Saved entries
==========

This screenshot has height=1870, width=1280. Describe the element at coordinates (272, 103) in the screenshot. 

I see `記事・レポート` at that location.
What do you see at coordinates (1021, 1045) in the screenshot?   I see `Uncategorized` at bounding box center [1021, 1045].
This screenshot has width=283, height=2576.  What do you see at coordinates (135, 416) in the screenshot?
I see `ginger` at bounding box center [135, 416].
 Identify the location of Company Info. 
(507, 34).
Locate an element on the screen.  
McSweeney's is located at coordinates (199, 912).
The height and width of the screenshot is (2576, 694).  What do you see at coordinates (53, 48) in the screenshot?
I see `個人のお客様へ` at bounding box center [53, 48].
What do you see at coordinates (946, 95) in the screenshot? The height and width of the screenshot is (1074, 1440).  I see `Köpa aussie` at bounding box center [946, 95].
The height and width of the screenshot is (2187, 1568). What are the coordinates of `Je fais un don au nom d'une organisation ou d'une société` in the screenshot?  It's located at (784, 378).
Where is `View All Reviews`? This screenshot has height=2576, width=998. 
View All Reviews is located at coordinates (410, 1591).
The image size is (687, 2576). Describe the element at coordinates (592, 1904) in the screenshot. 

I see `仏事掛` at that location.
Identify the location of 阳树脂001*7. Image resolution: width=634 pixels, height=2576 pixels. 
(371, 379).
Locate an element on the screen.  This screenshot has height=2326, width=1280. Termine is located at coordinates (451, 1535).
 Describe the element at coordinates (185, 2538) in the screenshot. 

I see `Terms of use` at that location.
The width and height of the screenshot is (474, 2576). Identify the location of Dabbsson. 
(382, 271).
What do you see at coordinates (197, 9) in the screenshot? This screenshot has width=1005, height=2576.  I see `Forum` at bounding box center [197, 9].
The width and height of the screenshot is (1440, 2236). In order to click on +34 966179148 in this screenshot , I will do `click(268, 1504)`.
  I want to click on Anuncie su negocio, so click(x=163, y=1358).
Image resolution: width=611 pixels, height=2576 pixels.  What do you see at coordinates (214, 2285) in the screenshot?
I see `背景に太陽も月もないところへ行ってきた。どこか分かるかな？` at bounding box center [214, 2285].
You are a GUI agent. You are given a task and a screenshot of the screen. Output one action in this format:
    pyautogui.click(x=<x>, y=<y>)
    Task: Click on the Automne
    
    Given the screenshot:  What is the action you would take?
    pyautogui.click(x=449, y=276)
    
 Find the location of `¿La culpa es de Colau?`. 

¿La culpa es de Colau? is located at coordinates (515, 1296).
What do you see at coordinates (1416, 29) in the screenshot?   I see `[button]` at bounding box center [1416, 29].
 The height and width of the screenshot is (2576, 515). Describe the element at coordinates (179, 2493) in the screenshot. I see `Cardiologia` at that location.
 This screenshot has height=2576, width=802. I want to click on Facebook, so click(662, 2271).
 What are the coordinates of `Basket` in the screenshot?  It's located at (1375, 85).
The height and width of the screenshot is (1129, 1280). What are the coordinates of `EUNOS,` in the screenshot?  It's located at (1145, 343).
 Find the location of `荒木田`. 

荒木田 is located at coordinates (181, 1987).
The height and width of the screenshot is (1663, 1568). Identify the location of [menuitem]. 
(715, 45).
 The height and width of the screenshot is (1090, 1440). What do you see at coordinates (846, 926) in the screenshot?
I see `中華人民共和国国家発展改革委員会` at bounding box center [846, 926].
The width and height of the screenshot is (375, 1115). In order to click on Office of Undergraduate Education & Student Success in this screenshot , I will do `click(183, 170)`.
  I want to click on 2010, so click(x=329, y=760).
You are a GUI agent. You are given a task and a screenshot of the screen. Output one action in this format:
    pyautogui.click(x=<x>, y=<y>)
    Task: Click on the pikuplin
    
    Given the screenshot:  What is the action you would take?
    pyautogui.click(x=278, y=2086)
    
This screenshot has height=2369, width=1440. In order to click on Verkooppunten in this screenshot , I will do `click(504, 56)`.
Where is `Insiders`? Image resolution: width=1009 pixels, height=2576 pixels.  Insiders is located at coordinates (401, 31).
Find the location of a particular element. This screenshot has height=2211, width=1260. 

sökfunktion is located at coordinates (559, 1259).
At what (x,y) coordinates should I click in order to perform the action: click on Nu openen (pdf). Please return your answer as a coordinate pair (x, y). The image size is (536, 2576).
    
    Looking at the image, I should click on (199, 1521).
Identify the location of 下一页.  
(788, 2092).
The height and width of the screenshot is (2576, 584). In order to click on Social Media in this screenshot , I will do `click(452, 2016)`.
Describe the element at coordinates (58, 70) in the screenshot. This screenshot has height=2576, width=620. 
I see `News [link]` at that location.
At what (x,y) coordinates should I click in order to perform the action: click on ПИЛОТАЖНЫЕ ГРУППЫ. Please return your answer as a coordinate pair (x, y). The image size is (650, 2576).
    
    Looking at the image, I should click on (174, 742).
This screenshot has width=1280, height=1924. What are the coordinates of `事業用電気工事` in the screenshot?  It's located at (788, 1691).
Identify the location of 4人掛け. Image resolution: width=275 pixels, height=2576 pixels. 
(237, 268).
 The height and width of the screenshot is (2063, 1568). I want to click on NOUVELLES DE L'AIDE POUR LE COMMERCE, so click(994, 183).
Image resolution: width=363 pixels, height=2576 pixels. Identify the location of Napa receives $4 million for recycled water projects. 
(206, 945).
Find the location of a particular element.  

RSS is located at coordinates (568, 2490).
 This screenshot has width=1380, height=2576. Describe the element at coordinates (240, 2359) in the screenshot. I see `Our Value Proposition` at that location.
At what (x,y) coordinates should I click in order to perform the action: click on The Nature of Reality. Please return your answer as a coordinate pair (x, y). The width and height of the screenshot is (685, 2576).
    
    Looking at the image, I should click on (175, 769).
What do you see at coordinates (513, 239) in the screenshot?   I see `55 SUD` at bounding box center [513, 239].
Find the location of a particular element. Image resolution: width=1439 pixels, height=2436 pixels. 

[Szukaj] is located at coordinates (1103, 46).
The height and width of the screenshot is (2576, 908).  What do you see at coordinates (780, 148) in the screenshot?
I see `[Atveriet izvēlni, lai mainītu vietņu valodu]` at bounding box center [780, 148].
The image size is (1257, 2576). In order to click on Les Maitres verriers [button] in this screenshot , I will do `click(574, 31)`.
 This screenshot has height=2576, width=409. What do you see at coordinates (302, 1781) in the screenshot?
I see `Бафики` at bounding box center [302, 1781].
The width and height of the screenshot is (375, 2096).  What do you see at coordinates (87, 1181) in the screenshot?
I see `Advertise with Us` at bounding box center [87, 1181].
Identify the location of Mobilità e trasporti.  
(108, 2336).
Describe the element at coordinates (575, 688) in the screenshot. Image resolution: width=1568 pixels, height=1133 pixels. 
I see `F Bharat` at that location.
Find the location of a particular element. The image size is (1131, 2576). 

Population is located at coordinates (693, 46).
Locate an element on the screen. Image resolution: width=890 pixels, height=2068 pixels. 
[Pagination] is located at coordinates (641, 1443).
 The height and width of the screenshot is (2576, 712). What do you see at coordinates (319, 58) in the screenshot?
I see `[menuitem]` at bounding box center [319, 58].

==========

*Task goal*
Once more, write out the records exactly as they are.

*Task response*
This screenshot has height=1870, width=1280. Describe the element at coordinates (272, 103) in the screenshot. 

I see `記事・レポート` at that location.
What do you see at coordinates (1021, 1045) in the screenshot?   I see `Uncategorized` at bounding box center [1021, 1045].
This screenshot has width=283, height=2576.  What do you see at coordinates (135, 416) in the screenshot?
I see `ginger` at bounding box center [135, 416].
 Identify the location of Company Info. 
(507, 34).
Locate an element on the screen.  
McSweeney's is located at coordinates (199, 912).
The height and width of the screenshot is (2576, 694).  What do you see at coordinates (53, 48) in the screenshot?
I see `個人のお客様へ` at bounding box center [53, 48].
What do you see at coordinates (946, 95) in the screenshot? The height and width of the screenshot is (1074, 1440).  I see `Köpa aussie` at bounding box center [946, 95].
The height and width of the screenshot is (2187, 1568). What are the coordinates of `Je fais un don au nom d'une organisation ou d'une société` in the screenshot?  It's located at (784, 378).
Where is `View All Reviews`? This screenshot has height=2576, width=998. 
View All Reviews is located at coordinates (410, 1591).
The image size is (687, 2576). Describe the element at coordinates (592, 1904) in the screenshot. 

I see `仏事掛` at that location.
Identify the location of 阳树脂001*7. Image resolution: width=634 pixels, height=2576 pixels. 
(371, 379).
Locate an element on the screen.  This screenshot has height=2326, width=1280. Termine is located at coordinates (451, 1535).
 Describe the element at coordinates (185, 2538) in the screenshot. 

I see `Terms of use` at that location.
The width and height of the screenshot is (474, 2576). Identify the location of Dabbsson. 
(382, 271).
What do you see at coordinates (197, 9) in the screenshot? This screenshot has width=1005, height=2576.  I see `Forum` at bounding box center [197, 9].
The width and height of the screenshot is (1440, 2236). In order to click on +34 966179148 in this screenshot , I will do `click(268, 1504)`.
  I want to click on Anuncie su negocio, so click(x=163, y=1358).
Image resolution: width=611 pixels, height=2576 pixels.  What do you see at coordinates (214, 2285) in the screenshot?
I see `背景に太陽も月もないところへ行ってきた。どこか分かるかな？` at bounding box center [214, 2285].
You are a GUI agent. You are given a task and a screenshot of the screen. Output one action in this format:
    pyautogui.click(x=<x>, y=<y>)
    Task: Click on the Automne
    
    Given the screenshot:  What is the action you would take?
    pyautogui.click(x=449, y=276)
    
 Find the location of `¿La culpa es de Colau?`. 

¿La culpa es de Colau? is located at coordinates (515, 1296).
What do you see at coordinates (1416, 29) in the screenshot?   I see `[button]` at bounding box center [1416, 29].
 The height and width of the screenshot is (2576, 515). Describe the element at coordinates (179, 2493) in the screenshot. I see `Cardiologia` at that location.
 This screenshot has height=2576, width=802. I want to click on Facebook, so click(662, 2271).
 What are the coordinates of `Basket` in the screenshot?  It's located at (1375, 85).
The height and width of the screenshot is (1129, 1280). What are the coordinates of `EUNOS,` in the screenshot?  It's located at (1145, 343).
 Find the location of `荒木田`. 

荒木田 is located at coordinates (181, 1987).
The height and width of the screenshot is (1663, 1568). Identify the location of [menuitem]. 
(715, 45).
 The height and width of the screenshot is (1090, 1440). What do you see at coordinates (846, 926) in the screenshot?
I see `中華人民共和国国家発展改革委員会` at bounding box center [846, 926].
The width and height of the screenshot is (375, 1115). In order to click on Office of Undergraduate Education & Student Success in this screenshot , I will do `click(183, 170)`.
  I want to click on 2010, so click(x=329, y=760).
You are a GUI agent. You are given a task and a screenshot of the screen. Output one action in this format:
    pyautogui.click(x=<x>, y=<y>)
    Task: Click on the pikuplin
    
    Given the screenshot:  What is the action you would take?
    pyautogui.click(x=278, y=2086)
    
This screenshot has height=2369, width=1440. In order to click on Verkooppunten in this screenshot , I will do `click(504, 56)`.
Where is `Insiders`? Image resolution: width=1009 pixels, height=2576 pixels.  Insiders is located at coordinates (401, 31).
Find the location of a particular element. This screenshot has height=2211, width=1260. 

sökfunktion is located at coordinates (559, 1259).
At what (x,y) coordinates should I click in order to perform the action: click on Nu openen (pdf). Please return your answer as a coordinate pair (x, y). The image size is (536, 2576).
    
    Looking at the image, I should click on (199, 1521).
Identify the location of 下一页.  
(788, 2092).
The height and width of the screenshot is (2576, 584). In order to click on Social Media in this screenshot , I will do `click(452, 2016)`.
Describe the element at coordinates (58, 70) in the screenshot. This screenshot has height=2576, width=620. 
I see `News [link]` at that location.
At what (x,y) coordinates should I click in order to perform the action: click on ПИЛОТАЖНЫЕ ГРУППЫ. Please return your answer as a coordinate pair (x, y). The image size is (650, 2576).
    
    Looking at the image, I should click on (174, 742).
This screenshot has width=1280, height=1924. What are the coordinates of `事業用電気工事` in the screenshot?  It's located at (788, 1691).
Identify the location of 4人掛け. Image resolution: width=275 pixels, height=2576 pixels. 
(237, 268).
 The height and width of the screenshot is (2063, 1568). I want to click on NOUVELLES DE L'AIDE POUR LE COMMERCE, so click(994, 183).
Image resolution: width=363 pixels, height=2576 pixels. Identify the location of Napa receives $4 million for recycled water projects. 
(206, 945).
Find the location of a particular element.  

RSS is located at coordinates (568, 2490).
 This screenshot has width=1380, height=2576. Describe the element at coordinates (240, 2359) in the screenshot. I see `Our Value Proposition` at that location.
At what (x,y) coordinates should I click in order to perform the action: click on The Nature of Reality. Please return your answer as a coordinate pair (x, y). The width and height of the screenshot is (685, 2576).
    
    Looking at the image, I should click on (175, 769).
What do you see at coordinates (513, 239) in the screenshot?   I see `55 SUD` at bounding box center [513, 239].
Find the location of a particular element. Image resolution: width=1439 pixels, height=2436 pixels. 

[Szukaj] is located at coordinates (1103, 46).
The height and width of the screenshot is (2576, 908).  What do you see at coordinates (780, 148) in the screenshot?
I see `[Atveriet izvēlni, lai mainītu vietņu valodu]` at bounding box center [780, 148].
The image size is (1257, 2576). In order to click on Les Maitres verriers [button] in this screenshot , I will do `click(574, 31)`.
 This screenshot has height=2576, width=409. What do you see at coordinates (302, 1781) in the screenshot?
I see `Бафики` at bounding box center [302, 1781].
The width and height of the screenshot is (375, 2096).  What do you see at coordinates (87, 1181) in the screenshot?
I see `Advertise with Us` at bounding box center [87, 1181].
Identify the location of Mobilità e trasporti.  
(108, 2336).
Describe the element at coordinates (575, 688) in the screenshot. Image resolution: width=1568 pixels, height=1133 pixels. 
I see `F Bharat` at that location.
Find the location of a particular element. The image size is (1131, 2576). 

Population is located at coordinates (693, 46).
Locate an element on the screen. Image resolution: width=890 pixels, height=2068 pixels. 
[Pagination] is located at coordinates (641, 1443).
 The height and width of the screenshot is (2576, 712). What do you see at coordinates (319, 58) in the screenshot?
I see `[menuitem]` at bounding box center [319, 58].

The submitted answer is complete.